Puisqu'il est le troisième, il n'a pas à désigner les deux autres. Ce n'est pas
de jeu, glapissait l'octogénaire, vous êtes des misérables, nous sommes onze,
onze, onze!…
—C'est abominable, pire que chez des
loups, on n'a encore pas vu ça sur la terre! Fusiller un vieil homme de
quatre-vingts ans! Grâce, mes amis…. Tenez, qu'est-ce que vous voulez que je
donne à M. le curé pour ses pauvres, pour son église, pour vous?
Pour
dépeindre ce qui se passa alors dans cette église de village, il faudrait un
Balzac ou un Shakespeare. Je ne l'essaierai pas. A la bouche de l'enfer on
n'entend pas de pareilles imprécations. L'octogénaire, les poils hérissés, et
tel un sanglier acculé dans sa bauge, vomissait, contre ses juges, le torrent
des accusations de vol, d'usure, de débauche, d'assassinats, toute l'histoire
de la commune, de pères en fils, sur dix générations.

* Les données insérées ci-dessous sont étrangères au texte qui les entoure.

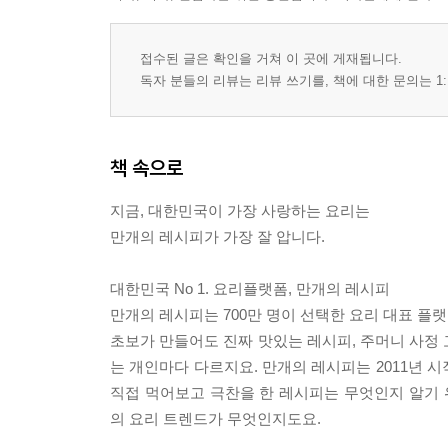
1위. 시금치무침
2위. 새송이버섯구이
접수된 글은 확인을 거쳐 이 곳에 게재됩니다.
3위. 버섯잡채
독자 분들의 리뷰는 리뷰 쓰기를, 책에 대한 문의는 1:
4위. 느타리버섯볶음
5위. 고등어무조림
6위. 굴소스표고버섯볶음
책 속으로
7위. 들깨무나물볶음
8위. 단호박견과류조림
지금, 대한민국이 가장 사랑하는 요리는
9위. 느타리버섯구이
만개의 레시피가 가장 잘 압니다.
10위. 쪽파무침
11위. 오징어채소전
대한민국 No 1. 요리플랫폼, 만개의 레시피
12위. 오징어볶음
만개의 레시피는 700만 명이 선택한 요리 대표 플
13위. 브로콜리새우볶음
초보가 만들어도 진짜 맛있는 레시피, 주머니 사정 
14위. 갈릭버터새우구이
는 개인마다 다르지요. 만개의 레시피는 2011년 
15위. 사과청경채무침
직접 먹어보고 극찬을 한 레시피는 무엇인지 알기
16위. 고구마조림
의 요리 트렌드가 무엇인지도요.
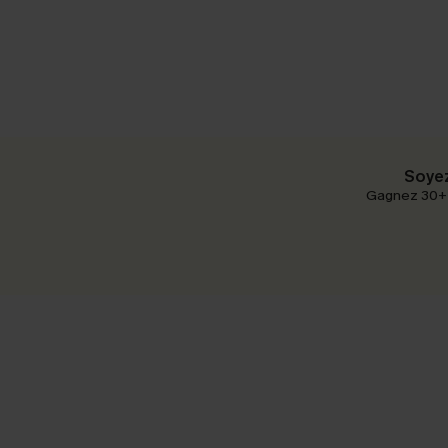
Soyez
Gagnez 30+ p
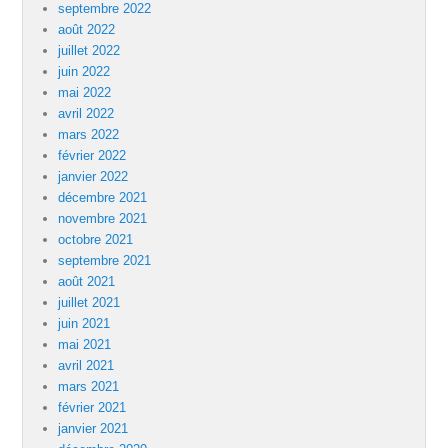
septembre 2022
août 2022
juillet 2022
juin 2022
mai 2022
avril 2022
mars 2022
février 2022
janvier 2022
décembre 2021
novembre 2021
octobre 2021
septembre 2021
août 2021
juillet 2021
juin 2021
mai 2021
avril 2021
mars 2021
février 2021
janvier 2021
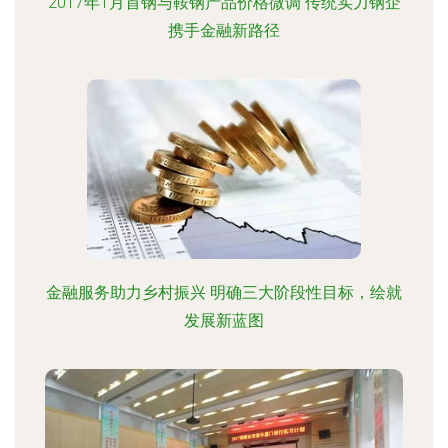
2017年1月首钢与鞍钢产品价格微调 传统实力钢企
携手金融新路径
金融服务助力乡村振兴 明确三大阶段性目标，绘就
发展新蓝图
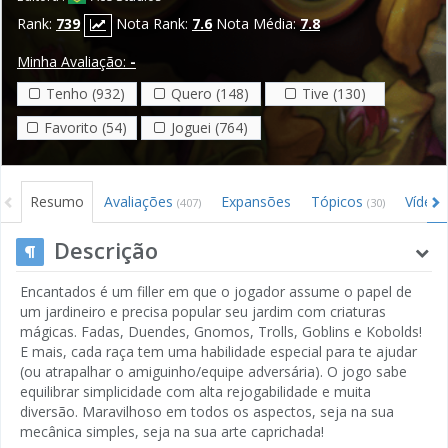
Rank:
739
Nota Rank:
7.6
Nota Média:
7.8
Minha Avaliação:
-
Tenho (932)
Quero (148)
Tive (130)
Favorito (54)
Joguei (764)
Resumo
Avaliações
Expansões
Tópicos
Vídeo
(407)
(30)
Descrição
Encantados é um filler em que o jogador assume o papel de
um jardineiro e precisa popular seu jardim com criaturas
mágicas. Fadas, Duendes, Gnomos, Trolls, Goblins e Kobolds!
E mais, cada raça tem uma habilidade especial para te ajudar
(ou atrapalhar o amiguinho/equipe adversária). O jogo sabe
equilibrar simplicidade com alta rejogabilidade e muita
diversão. Maravilhoso em todos os aspectos, seja na sua
mecânica simples, seja na sua arte caprichada!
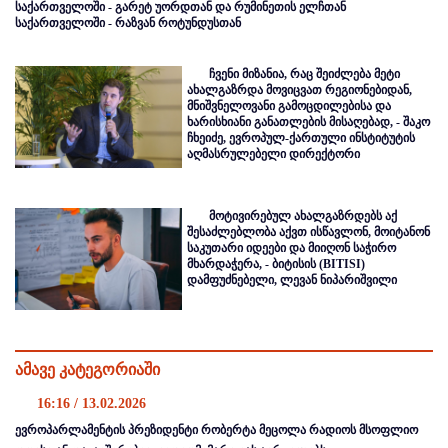
საქართველოში - გარეტ უორდთან და რუმინეთის ელჩთან
საქართველოში - რაზვან როტუნდუსთან
ჩვენი მიზანია, რაც შეიძლება მეტი
ახალგაზრდა მოვიცვათ რეგიონებიდან,
მნიშვნელოვანი გამოცდილებისა და
ხარისხიანი განათლების მისაღებად, - შაკო
ჩხეიძე, ევროპულ-ქართული ინსტიტუტის
აღმასრულებელი დირექტორი
მოტივირებულ ახალგაზრდებს აქ
შესაძლებლობა აქვთ ისწავლონ, მოიტანონ
საკუთარი იდეები და მიიღონ საჭირო
მხარდაჭერა, - ბიტისის (BITISI)
დამფუძნებელი, ლევან ნიპარიშვილი
ამავე კატეგორიაში
16:16 / 13.02.2026
ევროპარლამენტის პრეზიდენტი რობერტა მეცოლა რადიოს მსოფლიო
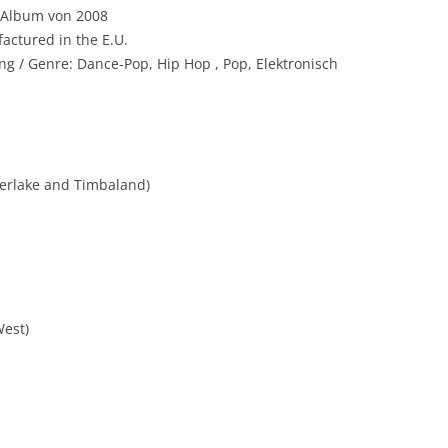
 Album von 2008
actured in the E.U.
ng / Genre: Dance-Pop, Hip Hop , Pop, Elektronisch
berlake and Timbaland)
West)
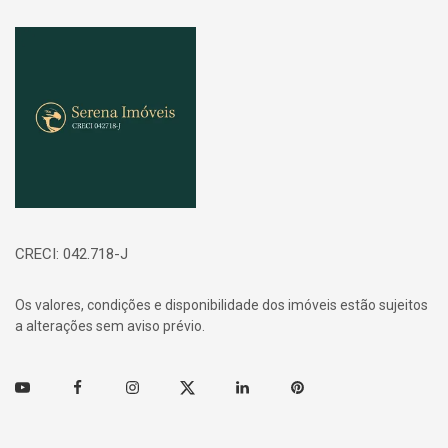
Página inicial
CRECI: 042.718-J
Os valores, condições e disponibilidade dos imóveis estão sujeitos
a alterações sem aviso prévio.
Youtube
Facebook
Instagram
Twitter
Linkedin
Pinterest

C'était le carnet du
diable. Ah! oui, ils méritaient d'être tous fusillés par les Prussiens, et
brûlés vifs, eux, et leurs mères, et leurs femmes, et leurs bâtards, toute la
vermine et la racaille.
A
l'aube, le portail s'ouvrit et les trois victimes furent livrées. Le peloton de
douze fusils était déjà rangé sur place. Le capitaine disposa lui-même, et le
dos tourné, les condamnés, 1e vieux qui paraissait tomber en lambeaux, le sabotier
qui se signait à tour de bras et le porte-bonheur du village, et rapidement il
leva son épée. Mais, plus rapidement encore, une ombre noire avait passé, et la
soutane d'un bon pasteur du Christ ramassait toute la décharge.